Mubadalah.id – Di ruang publik, perspektif mubadalah meniscayakan adanya kesetaraan perempuan dan laki-laki sebagai warga negara di mata hukum.
Sehingga, keduanya memiliki hak dan kewajiban yang sama, agar bisa saling mengisi, memperkuat, dan membangun kehidupan sosial yang baik bagi segenap masyarakat.
Sebagaimana laki-laki, perempuan juga harus diberi kesempatan yang luas untuk bisa berkontribusi di ruang publik dan mengambil manfaat darinya.
Pada saat yang sama, laki-laki juga harus kita dorong untuk berkontribusi di ruang domestik dan menikmati keintiman dengan keluarga, terutama anak-anak.
Tentu saja, tanpa mengesampingkan kemungkinan adanya perbedaan-perbedaan yang khas antara laki-laki dan perempuan. Bahkan, ada perbedaan di antara individu-individu, terutama yang memiliki kebutuhan khusus.
Ruang Domestik
Di ruang domestik, perspektif mubadalah menegaskan pentingnya relasi yang saling melayani, menguatkan, dan membahagiakan antara suami dan istri, serta orang tua dan anak.
Kerja-kerja rumah tangga dan mengurus anak menjadi tanggung jawab bersama.
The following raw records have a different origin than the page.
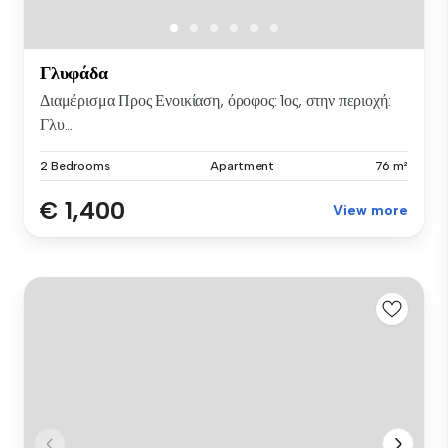
Γλυφάδα
Διαμέρισμα Προς Ενοικίαση, όροφος: 1ος, στην περιοχή:
Γλυ...
2 Bedrooms
Apartment
76 m²
€ 1,400
View more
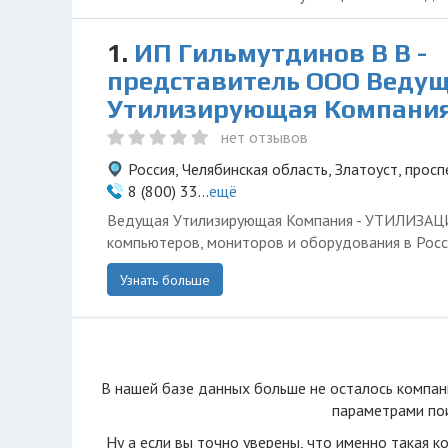
1.
ИП Гильмутдинов В В -
представитель ООО Веду
Утилизирующая Компани
нет отзывов
Россия, Челябинская область, Златоуст, просп
8 (800) 33...
ещё
Ведущая Утилизирующая Компания - УТИЛИЗА
компьютеров, мониторов и оборудования в Росс
Узнать больше
В нашей базе данных больше не осталоcь компан
параметрами пои
Ну а если вы точно уверены, что именно такая к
Kebahagiaan juga menjadi hak bersama.
Logika mubadalah menegaskan bahwa jika senyum, keramahan, melayani, dan segala tindakan yang menyenangkan adalah baik istri lakukan kepada suami, maka ia juga baik suami lakukan pada istri.
Begitu pun, jika berkata buruk, tidak pandai bersyukur, menghina, mengumpat, memukul, dan kekerasan. Serta melakukan segala tindakan yang tidak menyenangkan adalah buruk diterima suami dari istri.
Maka suami juga harus menghindari sikap dan perilaku tersebut agar tidak terjadi pada istri sama sekali.
Inilah contoh penjelasan sikap mubadalah dalam kehidupan rumah tangga. *
*Sumber: tulisan Faqihuddin Abdul Kodir dalam buku Qiraah Mubadalah.